Stiper Flores Bajawa
BPOM Ende Libatkan Kampus Garda Terdepan Pengawasan Obat dan Makanan
Balai Pengawas Obat dan Makanan (BPOM) Ende menggelar kegiatan sosialisasi pengawasan obat dan makanan di Sekolah Tinggi Pertanian Flores
Penulis: Charles Abar | Editor: Ricko Wawo
:quality(30):format(webp):focal(0.5x0.5:0.5x0.5)/flores/foto/bank/originals/bpom-ende-dan-stiper.jpg)
Ringkasan Berita:
- Balai Pengawas Obat dan Makanan (BPOM) Ende mengadakan sosialisasi di Sekolah Tinggi Pertanian Flores Bajawa (STIPER FB) pada 12 Desember 2025 sebagai bagian dari program nasional Si OMA Kelimutu.
- Meningkatkan kesadaran masyarakat, khususnya mahasiswa, tentang pentingnya memilih obat dan makanan yang aman, bermutu, dan bebas bahan berbahaya.
- Memberikan pemahaman tentang bahaya bahan berbahaya dalam makanan serta risiko penyalahgunaan obat.
Laporan Reporter TRIBUNFLORES.COM, Charles Abar
TRIBUNFLORES.COM, BAJAWA – Balai Pengawas Obat dan Makanan (BPOM) Ende menggelar kegiatan sosialisasi pengawasan obat dan makanan di Sekolah Tinggi Pertanian Flores Bajawa (STIPER FB), Jumat, 12 Desember 2025.
Kegiatan ini merupakan bagian dari program nasional Si OMA Kelimutu, yang bertujuan meningkatkan kesadaran masyarakat terhadap pentingnya mengonsumsi obat dan makanan yang aman, bermutu, dan bebas bahan berbahaya.
Acara dibuka secara resmi oleh Ketua STIPER Flores Bajawa, Dr. Nicolus Noywuli. Dalam sambutannya, ia menegaskan bahwa kampus memiliki peran strategis dalam mendidik generasi muda agar cerdas dan kritis dalam memilih produk yang dikonsumsi.
Baca juga: Rumah Warga Rusak Terdampak Erupsi Gunung Lewotobi, BPBD Sikka Keterbatasan Anggaran
"Mahasiswa adalah kelompok yang dekat dengan informasi, sekaligus agen perubahan. Karena itu, kami mendukung penuh kerja sama dengan BPOM untuk memperkuat pemahaman mengenai keamanan pangan dan obat," ujarnya.
Setelah pembukaan, kegiatan dilanjutkan dengan pemaparan materi oleh Kepala Balai BPOM Ende, Eko Agus Budi Darmawan.
Ia menjelaskan bahwa di era digital saat ini, masyarakat semakin terpapar promosi produk kesehatan dan makanan melalui media sosial, sering kali disertai klaim berlebihan dan testimoni yang menyesatkan. Kondisi ini dapat membuat masyarakat salah memilih produk, sehingga berpotensi membahayakan kesehatan.
Menurut kerangka acuan kegiatan Si OMA Kelimutu, promosi masif tanpa pengawasan serta beredarnya obat tradisional, suplemen, dan kosmetik hingga ke pelosok daerah membuat masyarakat harus lebih kritis sebelum membeli.

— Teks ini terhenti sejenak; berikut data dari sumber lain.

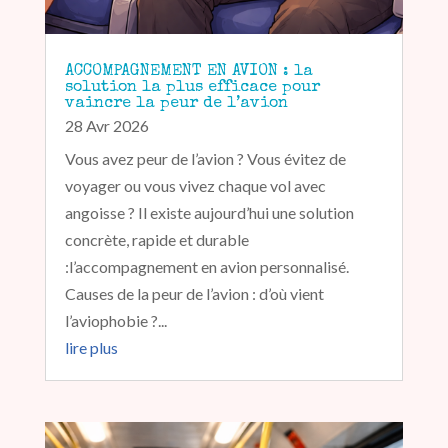
ACCOMPAGNEMENT EN AVION : la
solution la plus efficace pour
vaincre la peur de l’avion
28 Avr 2026
Vous avez peur de l’avion ? Vous évitez de
voyager ou vous vivez chaque vol avec
angoisse ? Il existe aujourd’hui une solution
concrète, rapide et durable
:l’accompagnement en avion personnalisé.
Causes de la peur de l’avion : d’où vient
l’aviophobie ?...
lire plus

Ketika produk digunakan tidak sesuai aturan, dampaknya dapat membahayakan kesehatan bahkan memicu penyakit baru.
Melalui program Si OMA Kelimutu, BPOM Ende menargetkan peningkatan edukasi publik melalui pendekatan Komunikasi, Informasi, dan Edukasi (KIE) serta pengujian cepat bahan berbahaya pada produk pangan.

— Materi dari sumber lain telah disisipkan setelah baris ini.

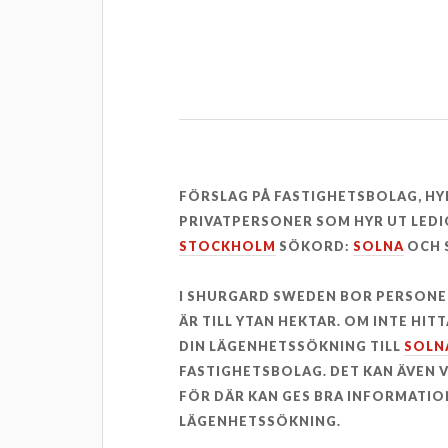
FÖRSLAG PÅ FASTIGHETSBOLAG, H
PRIVATPERSONER SOM HYR UT LEDI
STOCKHOLM
SÖKORD:
SOLNA
OCH 
I SHURGARD SWEDEN BOR PERSON
ÄR TILL YTAN HEKTAR. OM INTE HI
DIN LÄGENHETSSÖKNING TILL
SOLN
FASTIGHETSBOLAG. DET KAN ÄVEN
FÖR DÄR KAN GES BRA INFORMATION
LÄGENHETSSÖKNING.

Ada tiga tujuan utama program ini, yakni, pertama meningkatkan peran aktif masyarakat, termasuk mahasiswa, agar mampu memilih obat dan makanan yang aman, berkhasiat, dan bermutu.
Kedua, meningkatkan kesadaran (awareness) terhadap risiko penggunaan produk yang tidak memenuhi syarat keamanan, khasiat, dan mutu.

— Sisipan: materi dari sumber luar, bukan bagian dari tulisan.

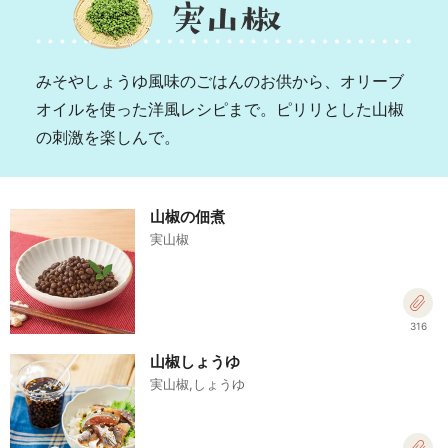
みそやしょうゆ風味のごはんのお供から、オリーブ
オイルを使った洋風レシピまで。ピリリとした山椒
の刺激を楽しんで。
山椒の佃煮
実山椒
316
山椒しょうゆ
実山椒,しょうゆ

Ketiga, memberikan edukasi tentang bahaya bahan berbahaya dalam makanan dan risiko penyalahgunaan obat.
BPOM Ende menilai kalangan akademisi memiliki pengaruh besar dalam menyebarkan informasi yang benar terkait keamanan pangan dan obat. Karena itu, STIPER Flores Bajawa dipilih sebagai salah satu lokasi edukasi dengan harapan mahasiswa dapat meneruskan pengetahuan tersebut kepada masyarakat luas.